Couch potatoes live a sedentary lifestyle by spending most of their time watching television, not exercising, and simply sitting on the couch. Young adults who tune in to their favorite TV shows every night could be at risk for similar health complications as their couch potato counterparts. Spending more than two hours watching TV is found to increase the risk of heart disease in young adults in their thirties, according to a recent study.
Heart disease is often believed to target mainly men, but it is in fact the leading cause of death for both American men and women, according to the Centers for Disease Control and Prevention. Heart damage, such as clogged arteries, can lead to a heart attack because it prevents the necessary amount of oxygen and nutrients from getting to the heart. These heart complications can be triggered by physical inactivity, despite a person’s age.
To investigate whether time spent watching TV is associated with arterial stiffness — an indicator of heart disease — Dutch researchers asked 373 men and women participants to fill out questionnaires about their TV viewing, physical activity, and other habits at age 32. The study also examined whether levels of physical activity and other lifestyle and biological risk factors could explain the possible association between watching TV and stiff arteries.
After a four-year follow-up, the participants of the study had an ultrasound measurement of the stiffness of several major arteries in the body. The researchers found that the participants who had the stiffest carotid artery — the main blood vessel in the head and neck — spent an average of about 20 more minutes per day watching TV compared to those with the most elastic carotid artery, reports the Daily Mail. The results of heart-related arterial stiffness were similar to the stiffness found in the femoral arteries in the legs.

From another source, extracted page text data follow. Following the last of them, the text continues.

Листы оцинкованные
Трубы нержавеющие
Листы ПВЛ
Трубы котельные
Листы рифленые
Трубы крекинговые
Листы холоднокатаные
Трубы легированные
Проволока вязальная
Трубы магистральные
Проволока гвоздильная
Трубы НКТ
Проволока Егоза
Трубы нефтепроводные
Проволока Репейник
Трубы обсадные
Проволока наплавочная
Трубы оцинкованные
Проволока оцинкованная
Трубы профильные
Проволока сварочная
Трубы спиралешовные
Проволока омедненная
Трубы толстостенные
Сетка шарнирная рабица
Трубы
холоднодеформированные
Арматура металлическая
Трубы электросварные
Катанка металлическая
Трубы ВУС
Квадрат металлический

The presence of stiffened arteries requires a great deal of force in order for them to expand and use the blood ejected from the heart. Therefore, the heart has to contract harder in order to accommodate the artery to prevent blockage. With a greater demand for oxygen, the heart has less oxygen and nutrition, which leads to heart damage, according to the National Heart, Lung, and Blood Institute.

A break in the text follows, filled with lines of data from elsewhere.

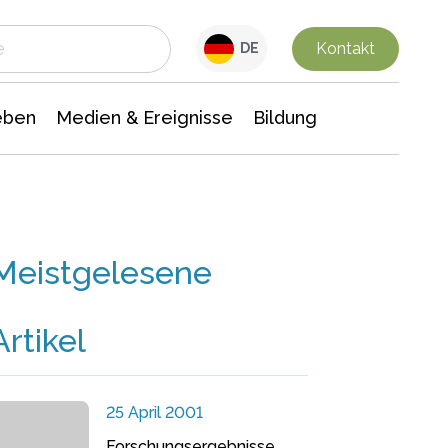
 Leben
Medien & Ereignisse
Interdisziplinäre Forschung
Veranstaltungsnachrichten
n Chemie
Gesellschaftswissenschaften
Kontakt
DE
eben
Medien & Ereignisse
Bildung
Meistgelesene
Artikel
25 April 2001
Forschungsergebnisse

The participants who experienced arterial stiffness in the study could not undo the negative effects of sitting by exercising. “The funny thing is even if they do physical activity… that doesn’t correct the bad effects of sedentary time,” said Isabel Ferreira, senior epidemiologist at Maastricht University in the Netherlands, the Daily Mail reports.
Ferreira believes that, while the negative effects of TV watching cannot be undone, viewers can simply be active and limit their time spent sitting in front of the TV, computer, or laptop every day.
Young adults should not fear just yet. Stiff arteries do not bring immediate health problems, but they could raise the risk of heart disease later in life if the level of physical inactivity rises.
Joel Stager, a professor at the Indiana University-Bloomington School of Public Health, who was not involved in the study, believes the findings of the study serve more as an association of future heart problems. “In other words, it’s predictive of cardiovascular disease down the road,” Stager told Reuters Health.
A similar Australian study has even associated excess TV watching with a shortened lifespan. Researchers from the University of Queensland, Australia observed that every single hour of TV viewed may shorten life by as much as 22 minutes. The participants who watched six hours of TV a day were expected to live five years less than a person who does not watch TV.
The American Academy of Pediatrics suggests children and teens to not exceed more than two hours a day sitting in front of a TV or computer.